=== DATASET RECORDS ===

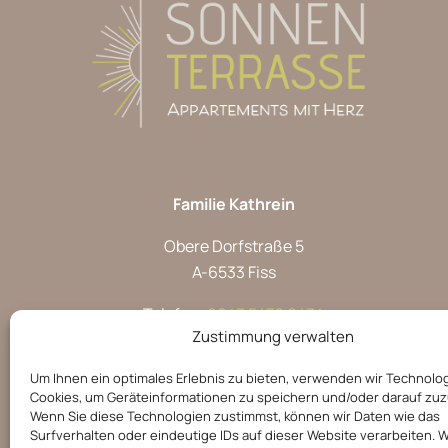
Familie Kathrein
Obere Dorfstraße 5
A-6533 Fiss
Telefon:
0043 5476 6434
Zustimmung verwalten
E-Mail:
info@sonnenterrasse-fiss.at
Um Ihnen ein optimales Erlebnis zu bieten, verwenden wir Technolo
BARRIEREFREIHEIT
Cookies, um Geräteinformationen zu speichern und/oder darauf zuz
Wenn Sie diese Technologien zustimmst, können wir Daten wie das
Surfverhalten oder eindeutige IDs auf dieser Website verarbeiten.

===

TASK REQUIREMENTS => Which of the lines above include the string "oder"? Pick them out and copy them.

OUTPUT OF THE EXERCISE =>
Cookies, um Geräteinformationen zu speichern und/oder darauf zuz
Surfverhalten oder eindeutige IDs auf dieser Website verarbeiten.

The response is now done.